Neural Style Transfer

14 minute read

In today’s post, we will take a look at neural style transfer, or NMT for short. NMT is something that I first came across about a year ago when reading Francois Chollet’s Deep Learning with Python book. At that time, I was just getting my feet wet in deep learning with Keras, and I specifically remember myself skipping the chapter on NMT, feeling unprepared and intimidated by the implementation. After a full year, I feel ready to face the challenge, but this time with PyTorch. Let’s get started!


Before we get into any specific implementation details, it’s probably helpful to provide some context on how NMT works. Note that, among the many variations of the NMT algorithm, we are going to be discussing the original one first introduced by Gatys et. al.

The goal of NMT is simple: given a content image and a style image, transform the content image to have the look and feel of the style image. Below is an example taken from Yunjey’s PyTorch tutorial, which has been an amazing resource so far in my PyTorch journey.

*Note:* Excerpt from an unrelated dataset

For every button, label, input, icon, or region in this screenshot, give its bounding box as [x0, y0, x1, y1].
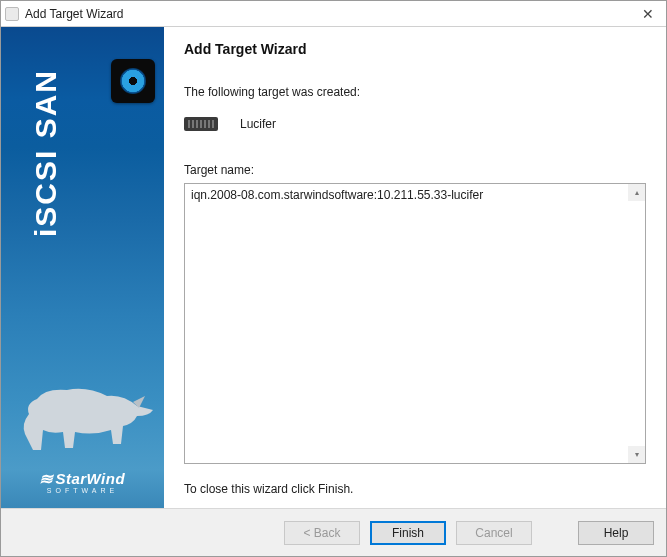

One peculiarity in the original NMT algorithm is that, unlike in typical scenarios in which we update the model’s parameters training, in NMT we update the pixel values of the clone of the content image itself to gradually stylize it. There is no “NMT model” that transforms some image; rather, we merely calculate a loss that is the combination of the content loss and style loss, then optimize the image with respect to this combined loss. Given some style image $S$, content image $C$, and a resulting generated image $G$, we can write the expression for the total loss as

\[L_\text{total}(S, C, G) = L_\text{content} (C, G) + \alpha L_\text{style} (S, G) \tag{1}\]

where $\alpha$ is a weight parameter that determines the degree with which we want to prioritize style over content. Intuitively, the more stylized an image, the higher the content loss; the smaller the content loss, the higher the style loss. In a way, these two quantities are somewhat mutually exclusive, which is why we want to use a weight constant to ascribe some level of importance to one over the other.

Some variations to this formula include those that include weights for both the style and content terms, such as

\[L_\text{total}(S, C, G) = \beta L_\text{content} (C, G) + \alpha L_\text{style} (S, G) \tag{2}\]

At the end of the day, both formulations are identical, only scaled by some scalar value. (2) is a special case of (1) where $\beta = 1$. Thus, we can always go from (1) to (2) simply by multiplying by some constant. For simplicity reasons, we will assume (1) throughout this tutorial.

Content Loss

A natural question to ask, then, is how we calculate each of these loss terms. Somehow, these loss terms should be able to capture how different two images are, content-wise or style-wise. This is where feature extractors come into play.

Pretrained models, such as the VGG network, have filters that are capable of extracting features from an image. It is known that low level convolutional filters that are closer to the input can extract low-level features such as lines or curves, whereas deeper layers are trained to have activation maps that respond to specific shapes or patterns. Notice that this is in line with what the content loss should be able to encode: the general lines and curves of the image should remain similar, as well as the location or presence of general objects like eyes, nose, or hands, to give some concrete examples. Thus, the content loss is simply the L2 norm of the features extracted from each target layer of some pretrained model $m$.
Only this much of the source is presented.